Our findings have important public health implications, because WHO aims at global elimination of industrially produced TFAs by 2023, yet industrial TFA content in food remains high, in particular, in South Asia (e.g., India), and Eastern and South-eastern European countries [43, 44]. Statutory measures to reduce TFA intake are uncommon, even in the USA or the European Union. Moreover, even in countries that booked successes in reducing TFAs, high levels of TFA can still be found in certain foods (e.g., biscuits) [45]. Therefore, pregnant women living in countries/regions with high TFA content in food, or those with a preference for food containing high TFA levels have substantially elevated risk of exceeding TFA intake. The smaller fetal HC related to higher TFA exposure may have clinical implications. Previous studies associated lower HC in utero with suboptimal neurodevelopment such as more autistic traits and sleep problems in childhood [46, 47]. The current analyses show that children with a smaller HC in utero also had worse cognitive abilities at age 6 years. Therefore, reduction on maternal TFA intake during pregnancy likely favors offspring neurodevelopment.

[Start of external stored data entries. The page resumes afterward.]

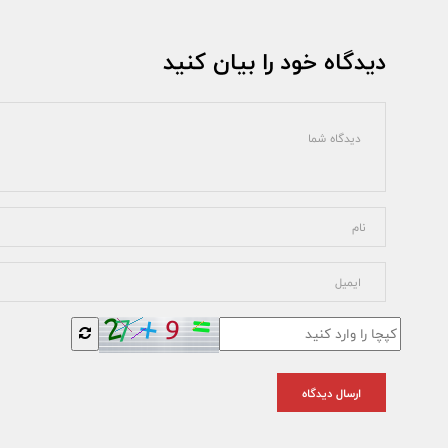
دیدگاه خود را بیان کنید
ارسال دیدگاه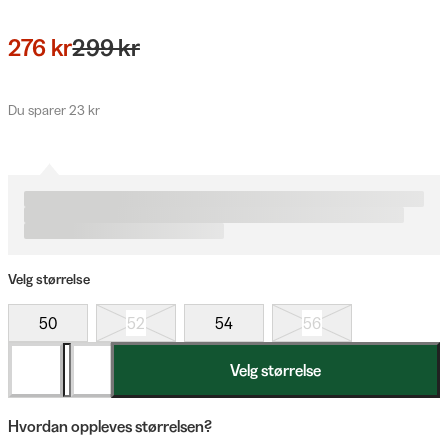
276 kr
299 kr
Du sparer 23 kr
Velg størrelse
50
52
54
56
Velg størrelse
Hvordan oppleves størrelsen?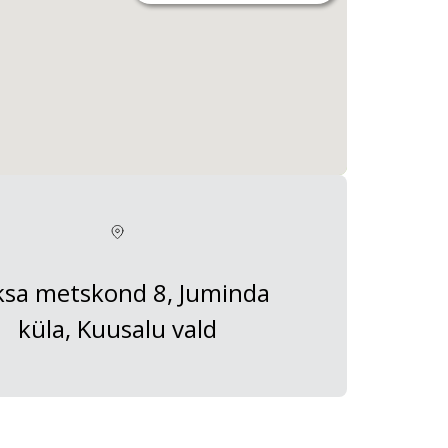
ksa metskond 8, Juminda
küla, Kuusalu vald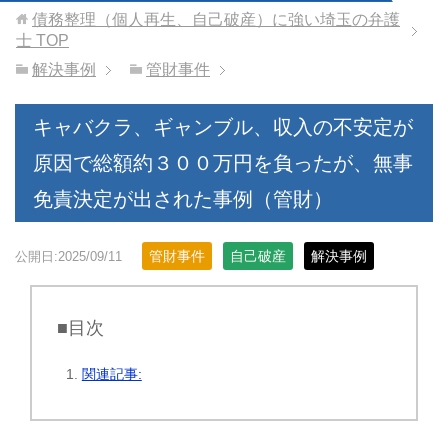
債務整理（個人再生、自己破産）に強い埼玉の弁護
士
TOP
解決事例
管財事件
キャバクラ、ギャンブル、収入の不安定が
原因で総額約３００万円を負ったが、無事
免責決定が出された事例（管財）
管財事件
自己破産
解決事例
公開日:2025/09/11
■目次
関連記事: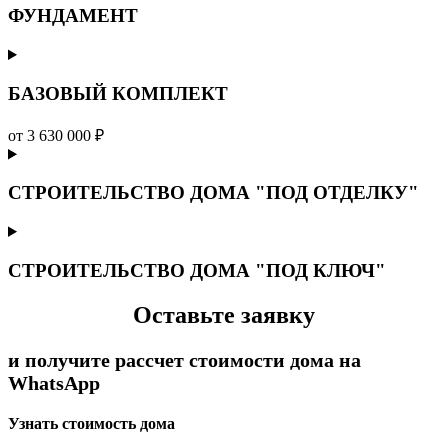
ФУНДАМЕНТ
БАЗОВЫЙ КОМПЛЕКТ
от 3 630 000 ₽
СТРОИТЕЛЬСТВО ДОМА "ПОД ОТДЕЛКУ"
СТРОИТЕЛЬСТВО ДОМА "ПОД КЛЮЧ"
Оставьте заявку
и получите рассчет стоимости дома на
WhatsApp
Узнать стоимость дома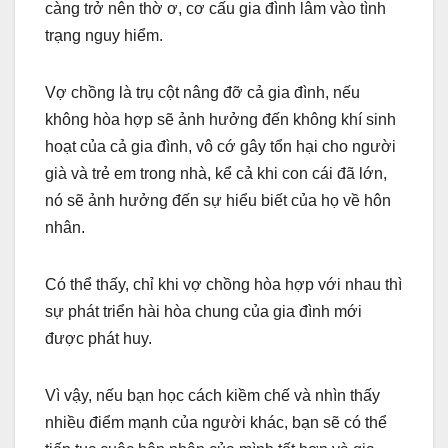
càng trở nên thờ ơ, cơ cấu gia đình lâm vào tình
trạng nguy hiểm.
Vợ chồng là trụ cột nâng đỡ cả gia đình, nếu
không hòa hợp sẽ ảnh hưởng đến không khí sinh
hoạt của cả gia đình, vô cớ gây tổn hại cho người
già và trẻ em trong nhà, kể cả khi con cái đã lớn,
nó sẽ ảnh hưởng đến sự hiểu biết của họ về hôn
nhân.
Có thể thấy, chỉ khi vợ chồng hòa hợp với nhau thì
sự phát triển hài hòa chung của gia đình mới
được phát huy.
Vì vậy, nếu bạn học cách kiềm chế và nhìn thấy
nhiều điểm mạnh của người khác, bạn sẽ có thể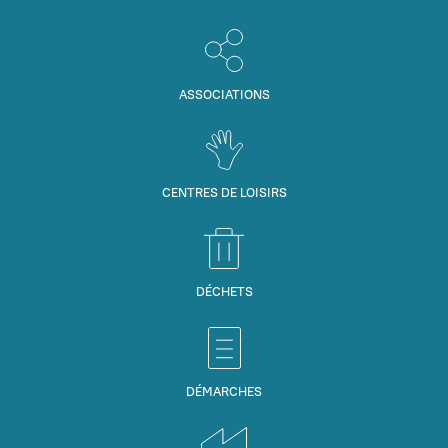
ASSOCIATIONS
CENTRES DE LOISIRS
DÉCHETS
DÉMARCHES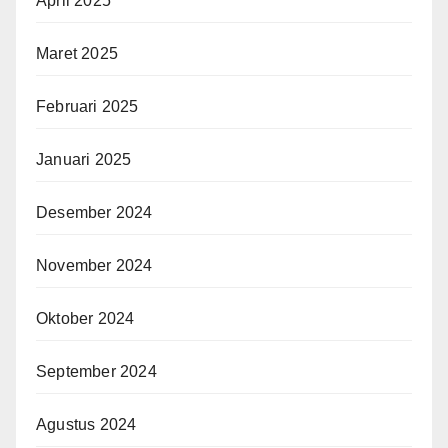
April 2025
Maret 2025
Februari 2025
Januari 2025
Desember 2024
November 2024
Oktober 2024
September 2024
Agustus 2024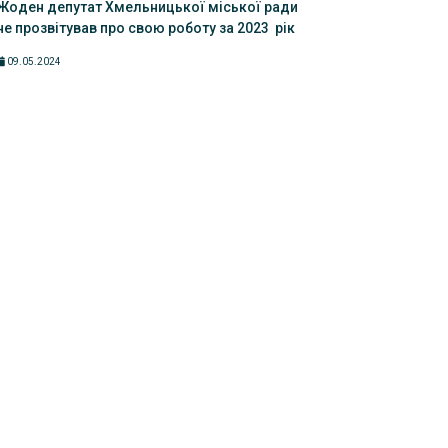
Жоден депутат Хмельницької міської ради
не прозвітував про свою роботу за 2023 рік
09.05.2024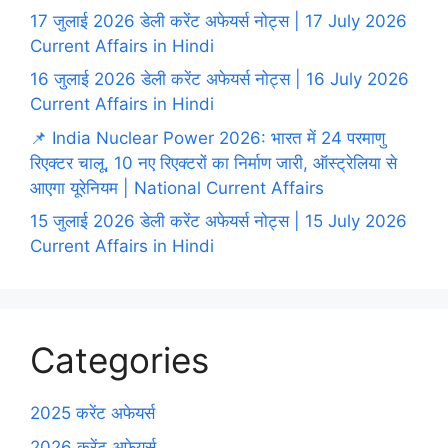
17 जुलाई 2026 डेली करेंट अफेयर्स नोट्स | 17 July 2026
Current Affairs in Hindi
16 जुलाई 2026 डेली करेंट अफेयर्स नोट्स | 16 July 2026
Current Affairs in Hindi
📌 India Nuclear Power 2026: भारत में 24 परमाणु
रिएक्टर चालू, 10 नए रिएक्टरों का निर्माण जारी, ऑस्ट्रेलिया से
आएगा यूरेनियम | National Current Affairs
15 जुलाई 2026 डेली करेंट अफेयर्स नोट्स | 15 July 2026
Current Affairs in Hindi
Categories
2025 करेंट अफेयर्स
2026 करेंट अफेयर्स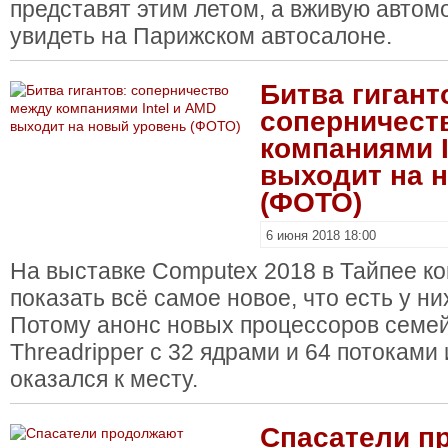
представят этим летом, а вживую автом
увидеть на Парижском автосалоне.
Битва гигант
соперничест
компаниями I
выходит на 
(ФОТО)
6 июня 2018 18:00
На выставке Computex 2018 в Тайпее к
показать всё самое новое, что есть у ни
Потому анонс новых процессоров семе
Threadripper с 32 ядрами и 64 потоками
оказался к месту.
Спасатели п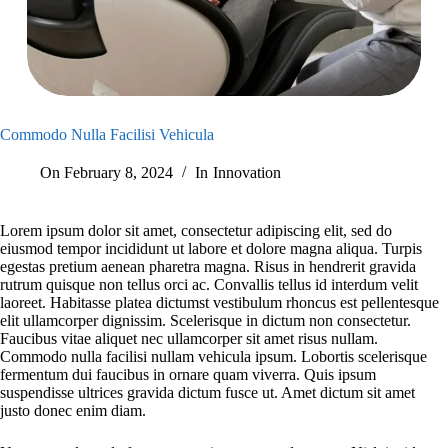
Commodo Nulla Facilisi Vehicula
On
February 8, 2024
In
Innovation
Lorem ipsum dolor sit amet, consectetur adipiscing elit, sed do
eiusmod tempor incididunt ut labore et dolore magna aliqua. Turpis
egestas pretium aenean pharetra magna. Risus in hendrerit gravida
rutrum quisque non tellus orci ac. Convallis tellus id interdum velit
laoreet. Habitasse platea dictumst vestibulum rhoncus est pellentesque
elit ullamcorper dignissim. Scelerisque in dictum non consectetur.
Faucibus vitae aliquet nec ullamcorper sit amet risus nullam.
Commodo nulla facilisi nullam vehicula ipsum. Lobortis scelerisque
fermentum dui faucibus in ornare quam viverra. Quis ipsum
suspendisse ultrices gravida dictum fusce ut. Amet dictum sit amet
justo donec enim diam.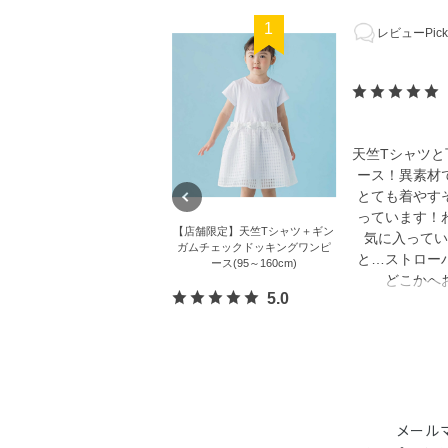
1
レビューPick
天竺Tシャツ
ース！異素材
とても着やす
っています！
【店舗限定】天竺Tシャツ＋ギン
気に入ってい
ガムチェックドッキングワンピ
と…ストロー
ース(95～160cm)
どこかへ
5.0
メール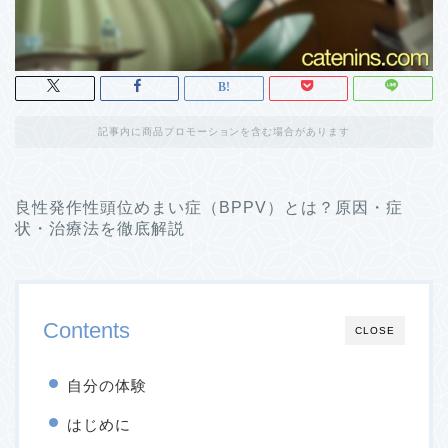
記事内に商品プロモーションを含む場合があります
良性発作性頭位めまい症（BPPV）とは？原因・症
状・治療法を徹底解説
Contents
CLOSE
自分の体験
はじめに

Several limitations should be acknowledged. First, we did not assess maternal TFA status in early pregnancy when the basis of embryonal neurodevelopment is substantially formed. However, because the diet patterns of women is reasonably stable across pregnancy [48], maternal TFA levels in mid-gestation were likely indicative of those in the earlier stages. Second, we examined the primary TFA isomer, but were not able to examine other specific isomers, such as t9-C18:1t and t10-C18:1t. However, there is no evidence for a specific mechanism of action [49]. Third, concerns about the violation of some IV assumptions in nutritional research have been raised because nutrition is correlated with numerous other lifestyle and environmental factors [50]. In the current study, we accounted for various variables in the IV analysis, such as EFAs, LC-PUFAs, and diet quality that might index overall nutritional status. However, residual confounding by other nuisance variables, especially those with a similar time trend (e.g., specific nutrients used to replace the TFAs) that may attenuate the observed relations, could not be ruled out.

To conclude, exposure to higher TFA levels during pregnancy is related to lower HC in the third trimester and slower HC growth from the second to the third trimester. These findings further justify advocating TFAs reduction across the globe in the pursuit of optimal child development.